Excerpted records Start Marker

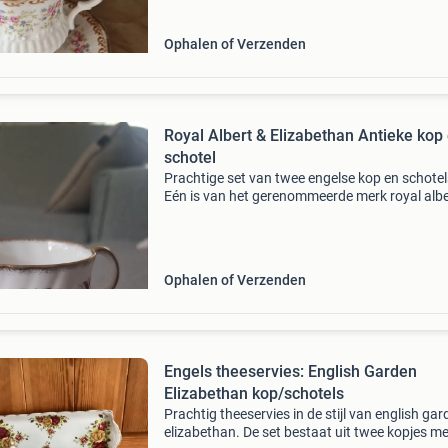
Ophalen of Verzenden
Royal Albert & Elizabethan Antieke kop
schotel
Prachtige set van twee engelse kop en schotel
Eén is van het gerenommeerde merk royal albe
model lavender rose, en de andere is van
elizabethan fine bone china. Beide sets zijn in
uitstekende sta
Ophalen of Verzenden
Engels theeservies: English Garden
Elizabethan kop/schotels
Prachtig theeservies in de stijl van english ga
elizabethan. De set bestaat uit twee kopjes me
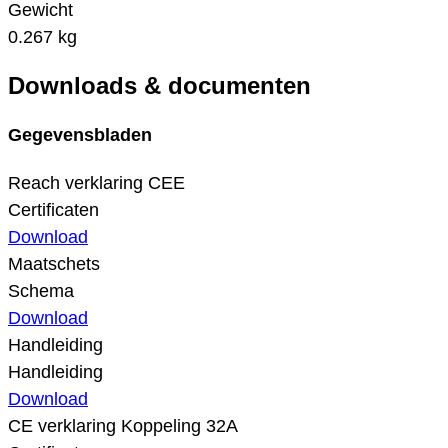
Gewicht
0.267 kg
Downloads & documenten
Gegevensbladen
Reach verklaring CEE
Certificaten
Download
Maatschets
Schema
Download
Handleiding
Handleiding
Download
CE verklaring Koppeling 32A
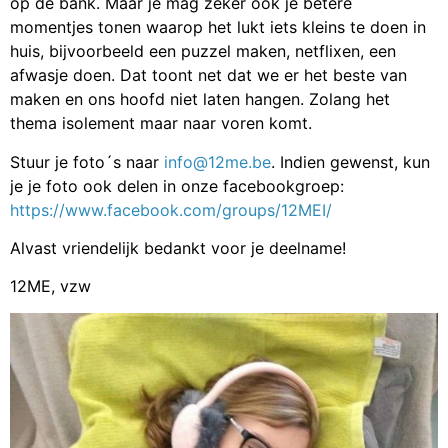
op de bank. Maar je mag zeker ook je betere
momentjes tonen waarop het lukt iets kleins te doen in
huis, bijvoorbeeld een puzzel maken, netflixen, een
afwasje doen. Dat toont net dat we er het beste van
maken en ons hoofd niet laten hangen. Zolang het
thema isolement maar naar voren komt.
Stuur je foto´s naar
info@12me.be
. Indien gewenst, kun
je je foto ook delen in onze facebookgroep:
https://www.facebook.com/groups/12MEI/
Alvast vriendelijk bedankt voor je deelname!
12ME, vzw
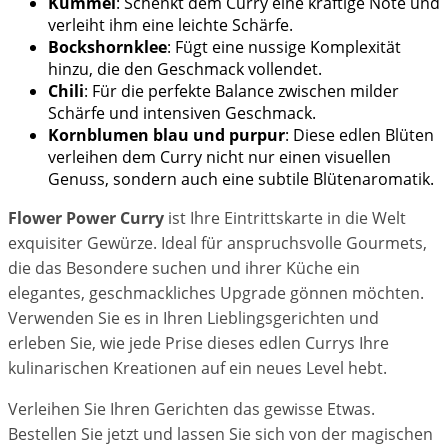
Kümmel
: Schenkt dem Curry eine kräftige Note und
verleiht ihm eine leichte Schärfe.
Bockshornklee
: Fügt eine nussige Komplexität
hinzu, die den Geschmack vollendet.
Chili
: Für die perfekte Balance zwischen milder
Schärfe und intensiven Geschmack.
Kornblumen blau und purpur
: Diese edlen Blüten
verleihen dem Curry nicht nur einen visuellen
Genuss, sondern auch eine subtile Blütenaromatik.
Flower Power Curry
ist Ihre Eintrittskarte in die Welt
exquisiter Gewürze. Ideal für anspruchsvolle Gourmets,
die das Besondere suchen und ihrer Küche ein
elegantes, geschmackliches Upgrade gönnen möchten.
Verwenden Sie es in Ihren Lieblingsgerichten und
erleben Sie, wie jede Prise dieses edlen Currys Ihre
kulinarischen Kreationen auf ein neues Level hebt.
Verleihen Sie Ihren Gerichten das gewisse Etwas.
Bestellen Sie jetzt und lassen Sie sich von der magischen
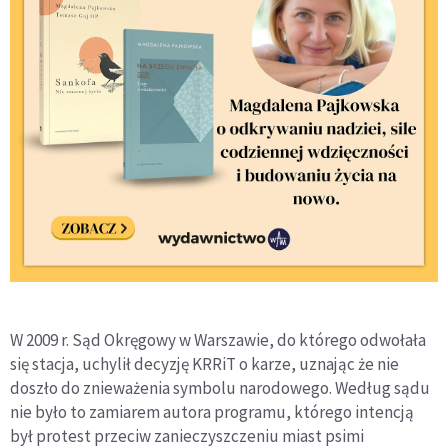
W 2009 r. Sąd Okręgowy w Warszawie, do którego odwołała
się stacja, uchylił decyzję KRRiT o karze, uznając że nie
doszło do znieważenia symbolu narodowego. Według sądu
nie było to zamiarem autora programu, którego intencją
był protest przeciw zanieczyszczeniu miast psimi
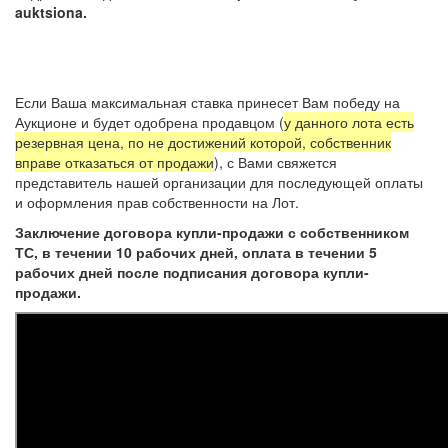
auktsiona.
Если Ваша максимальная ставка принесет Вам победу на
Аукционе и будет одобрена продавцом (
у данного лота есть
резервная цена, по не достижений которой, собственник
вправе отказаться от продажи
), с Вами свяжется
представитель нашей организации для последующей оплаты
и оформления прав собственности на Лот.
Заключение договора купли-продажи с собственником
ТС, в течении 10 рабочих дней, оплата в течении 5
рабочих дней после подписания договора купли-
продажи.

Excerpted records End Marker

→ Work order
Leaving the pictures out, write out every entry exactly.

→ Reply to the exercise
Ophalen of Verzenden
Royal Albert & Elizabethan Antieke kop
schotel
Prachtige set van twee engelse kop en schotel
Eén is van het gerenommeerde merk royal albe
model lavender rose, en de andere is van
elizabethan fine bone china. Beide sets zijn in
uitstekende sta
Ophalen of Verzenden
Engels theeservies: English Garden
Elizabethan kop/schotels
Prachtig theeservies in de stijl van english ga
elizabethan. De set bestaat uit twee kopjes me
Gewicht
0.267 kg
Downloads & documenten
Gegevensbladen
Reach verklaring CEE
Certificaten
Download
Maatschets
Schema
Download
Handleiding
Handleiding
Download
CE verklaring Koppeling 32A
op de bank. Maar je mag zeker ook je betere
momentjes tonen waarop het lukt iets kleins te doen in
huis, bijvoorbeeld een puzzel maken, netflixen, een
afwasje doen. Dat toont net dat we er het beste van
maken en ons hoofd niet laten hangen. Zolang het
thema isolement maar naar voren komt.
Stuur je foto´s naar
info@12me.be
. Indien gewenst, kun
je je foto ook delen in onze facebookgroep:
https://www.facebook.com/groups/12MEI/
Alvast vriendelijk bedankt voor je deelname!
12ME, vzw
Kümmel
: Schenkt dem Curry eine kräftige Note und
verleiht ihm eine leichte Schärfe.
Bockshornklee
: Fügt eine nussige Komplexität
hinzu, die den Geschmack vollendet.
Chili
: Für die perfekte Balance zwischen milder
Schärfe und intensiven Geschmack.
Kornblumen blau und purpur
: Diese edlen Blüten
verleihen dem Curry nicht nur einen visuellen
Genuss, sondern auch eine subtile Blütenaromatik.
Flower Power Curry
ist Ihre Eintrittskarte in die Welt
exquisiter Gewürze. Ideal für anspruchsvolle Gourmets,
die das Besondere suchen und ihrer Küche ein
elegantes, geschmackliches Upgrade gönnen möchten.
Verwenden Sie es in Ihren Lieblingsgerichten und
erleben Sie, wie jede Prise dieses edlen Currys Ihre
kulinarischen Kreationen auf ein neues Level hebt.
Verleihen Sie Ihren Gerichten das gewisse Etwas.
Bestellen Sie jetzt und lassen Sie sich von der magischen
W 2009 r. Sąd Okręgowy w Warszawie, do którego odwołała
się stacja, uchylił decyzję KRRiT o karze, uznając że nie
doszło do znieważenia symbolu narodowego. Według sądu
nie było to zamiarem autora programu, którego intencją
był protest przeciw zanieczyszczeniu miast psimi
auktsiona.
Если Ваша максимальная ставка принесет Вам победу на
Аукционе и будет одобрена продавцом (
у данного лота есть
резервная цена, по не достижений которой, собственник
вправе отказаться от продажи
), с Вами свяжется
представитель нашей организации для последующей оплаты
и оформления прав собственности на Лот.
Заключение договора купли-продажи с собственником
ТС, в течении 10 рабочих дней, оплата в течении 5
рабочих дней после подписания договора купли-
продажи.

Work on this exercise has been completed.